(*) Ricardo Rocha (26) é CEO e cofundador da acaso; e (**) Gary Bolles (68) é chair de futuro do trabalho na Singularity University
Com a chegada de 2025, a tendência é que, no âmbito profissional, façamos nossas apostas sobre o que vamos resolver agora e o que pode “até” ficar para depois. Aos líderes de companhias, trago um tema sobre futuro do trabalho que precisa entrar na lista do que vai ser resolvido no presente: temos hoje cinco gerações trabalhando simultaneamente e que, sinto lhes dizer, não se entendem.
São os grupos denominados geração silenciosa (1927–1945), baby boomers (1946–1964), geração X (1965–1980), geração Y ou millennials (1981–1996) e os recém-chegados da geração Z (1997–2010). Nunca antes houve uma intersecção de cinco camadas de gerações distintas que precisassem fazer negócios e entregar resultados juntas.
Pense que temos na mesma sala de reunião um profissional da geração TikTok e um da era do futebol de botão. Eles, para além de ser pessoas diferentes, têm visões completamente distintas sobre sucesso, diversão e propósito. Ainda assim, precisam colaborar para tomar uma decisão sobre a implementação de um projeto de tecnologia.
Se o mercado de trabalho estivesse em alto-mar, eu diria que este é o momento de afundar ou navegar. Esses conflitos, impasses e dificuldades de comunicação e de linhas de pensamento entre gerações já geram impactos nos resultados financeiros de diversas organizações. De acordo com um estudo conduzido pela ASTD Workforce Development em parceria com a VitalSmarts, um terço das companhias destina ao menos cinco horas semanais para resolver conflitos geracionais no ambiente de trabalho, o que representa uma redução de produtividade de cerca de 12%. Outra pesquisa, liderada pelo InfoJobs, mostra que 62% das pessoas já enfrentaram situações de conflito entre gerações.
E a tal da falta de conexão, seja ela com quem se trabalha ou com o propósito do trabalho, só agrava esse cenário. Um levantamento recente da Gallup aponta que 70% dos funcionários no Brasil estão desengajados e infelizes com sua ocupação. Não é preciso sequer entrar na discussão sobre o número de horas trabalhadas para concluir que um funcionário engajado contribui mais e melhor do que um desengajado. Agora, imaginem cinco gerações diferentes, desengajadas, precisando colaborar para “sair do outro lado”. É uma receita para a erosão da performance e da cultura de qualquer empresa.
A inteligência artificial joga um papel duplo nesse cenário. Por um lado, tem o potencial de libertar os seres humanos de tarefas repetitivas e aumentar o nível de contribuição intelectual para os negócios. Por outro, suas aplicações podem exacerbar os desafios existentes, colocando em xeque a real contribuição das pessoas, ampliando a disparidade entre as gerações e dando luz à falta de alinhamento nas organizações. Mas e se, em vez de aumentar as diferenças geracionais, a IA pudesse ser usada para aumentar dramaticamente a diversidade cognitiva, a colaboração entre gerações e o engajamento dos trabalhadores?

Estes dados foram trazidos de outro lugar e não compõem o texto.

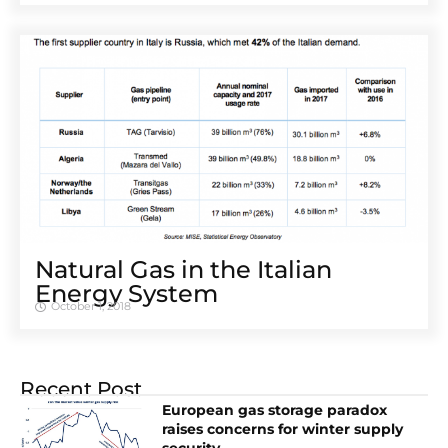
Natural Gas in the Italian
Energy System
October 1, 2018
Recent Post
European gas storage paradox
raises concerns for winter supply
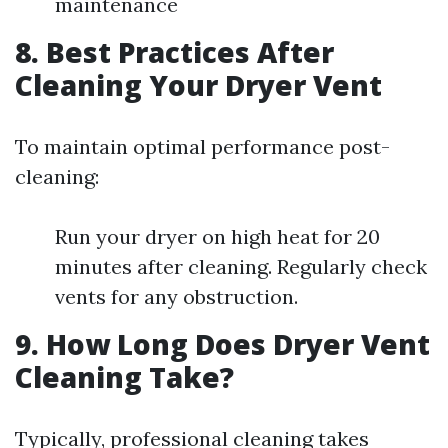
maintenance
8. Best Practices After
Cleaning Your Dryer Vent
To maintain optimal performance post-
cleaning:
Run your dryer on high heat for 20
minutes after cleaning. Regularly check
vents for any obstruction.
9. How Long Does Dryer Vent
Cleaning Take?
Typically, professional cleaning takes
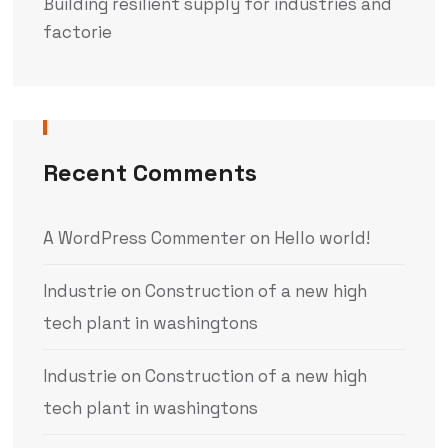
Building resilient supply for industries and
factorie
Recent Comments
A WordPress Commenter
on
Hello world!
Industrie
on
Construction of a new high
tech plant in washingtons
Industrie
on
Construction of a new high
tech plant in washingtons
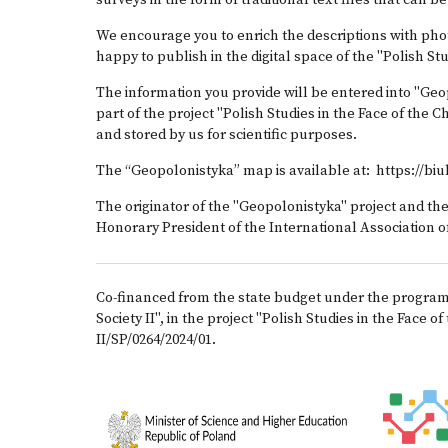
surveys in the form of traditional text files that can b
We encourage you to enrich the descriptions with pho
happy to publish in the digital space of the "Polish St
The information you provide will be entered into "Geop
part of the project "Polish Studies in the Face of the
and stored by us for scientific purposes.
The “Geopolonistyka” map is available at:
https://bi
The originator of the "Geopolonistyka" project and th
Honorary President of the International Association of
Co-financed from the state budget under the program o
Society II", in the project "Polish Studies in the Fac
II/SP/0264/2024/01.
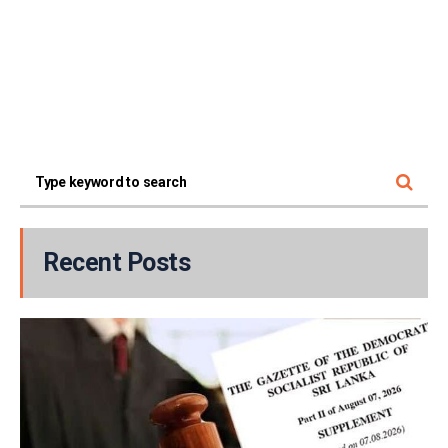
Recent Posts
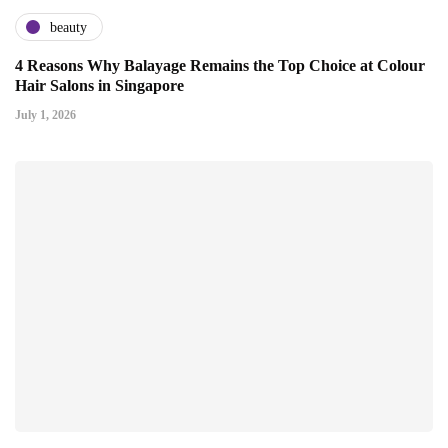
beauty
4 Reasons Why Balayage Remains the Top Choice at Colour
Hair Salons in Singapore
July 1, 2026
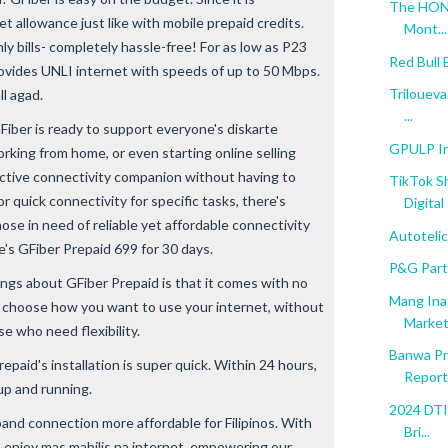
The HONO
et allowance just like with mobile prepaid credits.
Mont...
y bills- completely hassle-free! For as low as P23
Red Bull
rovides UNLI internet with speeds of up to 50 Mbps.
Triloueva
ll agad.
...
GFiber is ready to support everyone's diskarte
GPULP In
rking from home, or even starting online selling
ective connectivity companion without having to
TikTok S
or quick connectivity for specific tasks, there's
Digital 
se in need of reliable yet affordable connectivity
Autoteli
e's GFiber Prepaid 699 for 30 days.
P&G Par
ings about GFiber Prepaid is that it comes with no
Mang Ina
o choose how you want to use your internet, without
Marketi
se who need flexibility.
Banwa Pr
repaid's installation is super quick. Within 24 hours,
Report'
up and running.
2024 DTI 
nd connection more affordable for Filipinos. With
Bri...
o enjoy mas mabilis na internet, empowering our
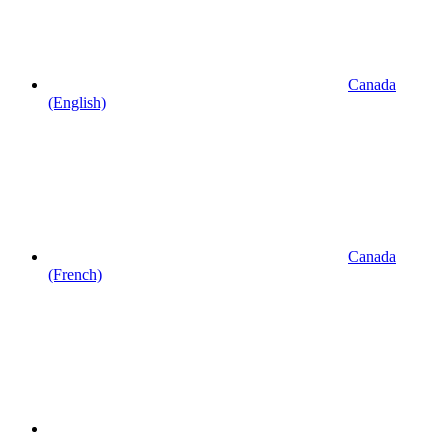
Canada
(English)
Canada
(French)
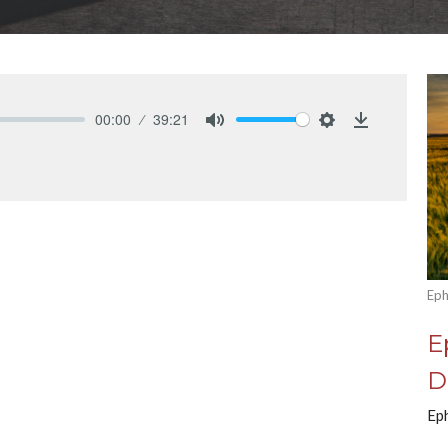
00:00
39:21
Mute
Settings
Download
Eph
E
D
Ep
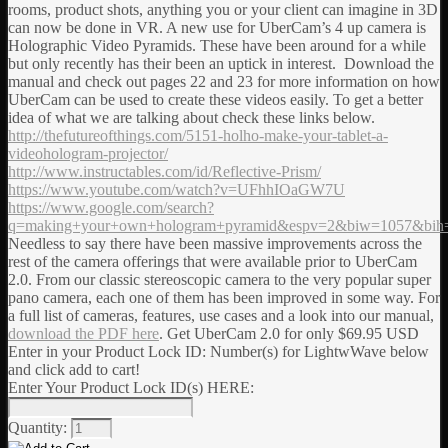
rooms, product shots, anything you or your client can imagine in 3D
can now be done in VR. A new use for UberCam’s 4 up camera is
Holographic Video Pyramids. These have been around for a while
but only recently has their been an uptick in interest. Download the
manual and check out pages 22 and 23 for more information on how
UberCam can be used to create these videos easily. To get a better
idea of what we are talking about check these links below.
http://thefutureofthings.com/5151-holho-make-your-tablet-a-
videohologram-projector/
http://www.instructables.com/id/Reflective-Prism/
https://www.youtube.com/watch?v=UFhhIOaGW7U
https://www.google.com/search?
q=making+your+own+hologram+pyramid&espv=2&biw=1057&bih
Needless to say there have been massive improvements across the
rest of the camera offerings that were available prior to UberCam
2.0. From our classic stereoscopic camera to the very popular super
pano camera, each one of them has been improved in some way. For
a full list of cameras, features, use cases and a look into our manual,
download the PDF here
. Get UberCam 2.0 for only $69.95 USD
Enter in your Product Lock ID: Number(s) for LightwWave below
and click add to cart!
Enter Your Product Lock ID(s) HERE:
Quantity:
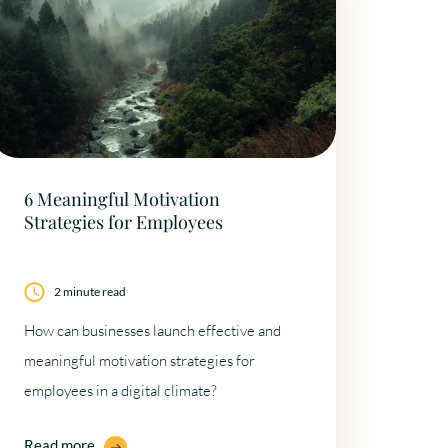
6 Meaningful Motivation
Strategies for Employees
2 minute read
How can businesses launch effective and
meaningful motivation strategies for
employees in a digital climate?
Read more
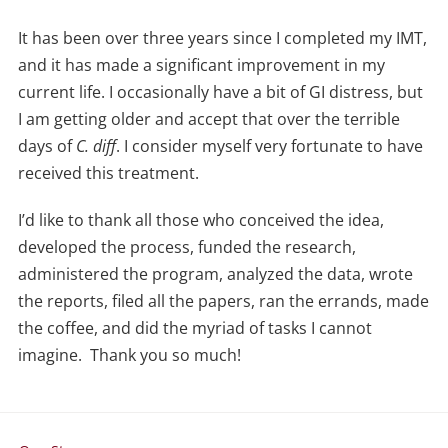
It has been over three years since I completed my IMT,
and it has made a significant improvement in my
current life. I occasionally have a bit of GI distress, but
I am getting older and accept that over the terrible
days of
C. diff
. I consider myself very fortunate to have
received this treatment.
I’d like to thank all those who conceived the idea,
developed the process, funded the research,
administered the program, analyzed the data, wrote
the reports, filed all the papers, ran the errands, made
the coffee, and did the myriad of tasks I cannot
imagine. Thank you so much!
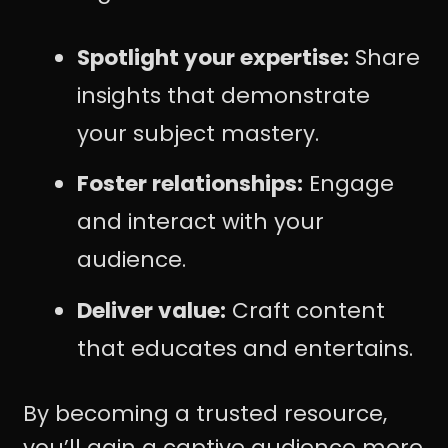
Spotlight your expertise:
Share
insights that demonstrate
your subject mastery.
Foster relationships:
Engage
and interact with your
audience.
Deliver value:
Craft content
that educates and entertains.
By becoming a trusted resource,
you’ll gain a captive audience more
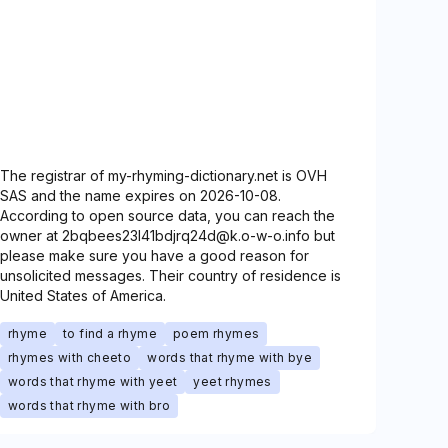
The registrar of my-rhyming-dictionary.net is OVH
SAS and the name expires on 2026-10-08.
According to open source data, you can reach the
owner at 2bqbees23l41bdjrq24d@k.o-w-o.info but
please make sure you have a good reason for
unsolicited messages. Their country of residence is
United States of America.
rhyme
to find a rhyme
poem rhymes
rhymes with cheeto
words that rhyme with bye
words that rhyme with yeet
yeet rhymes
words that rhyme with bro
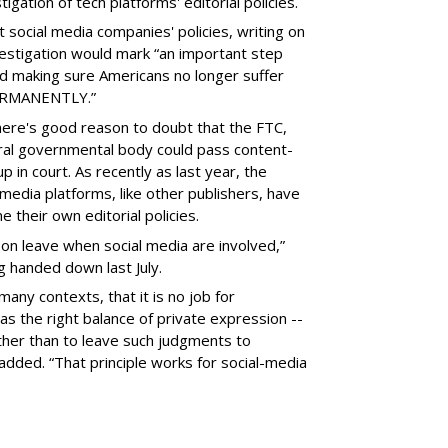
gation of tech platforms' editorial policies.
 social media companies' policies, writing on
vestigation would mark “an important step
nd making sure Americans no longer suffer
PERMANENTLY.”
there's good reason to doubt that the FTC,
eral governmental body could pass content-
 in court. As recently as last year, the
media platforms, like other publishers, have
 their own editorial policies.
n leave when social media are involved,”
ng handed down last July.
many contexts, that it is no job for
s the right balance of private expression --
rather than to leave such judgments to
added. “That principle works for social-media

Ao longo da história, os avanços tecnológicos têm, em sua maioria, ampliado as capacidades humanas. Hoje, o uso da IA permite mapear profundamente os membros de uma organização, criando uma espécie de “raio X” do potencial humano de cada indivíduo. Assim, por meio de suas experiências, conhecimentos, habilidades e maneiras de ser e de trabalhar, podemos alocá-los e conectá-los de forma inteligente e produtiva, dando luz ao potencial de cada um – independentemente de sua geração, área ou função.
Trata-se de usar a tecnologia para aproveitar as diferenças e criar equipes produtivas e colaborativas, promovendo sinergias e inovação. Ironicamente, essas ferramentas de ponta contribuem para que possamos enxergar melhor aquilo que nos torna únicos e, portanto, verdadeiramente humanos.
Mas ninguém disse que seria fácil. No fim do dia, o desafio que precisa entrar na lista dos problemas a serem resolvidos já é o de ultrapassar a barreira da conexão e colaboração da inteligência humana. Só assim poderemos colaborar também com a inteligência artificial. E a hora de resolvê-lo é agora, porque as gerações alfa (2010–2024) e beta vêm aí.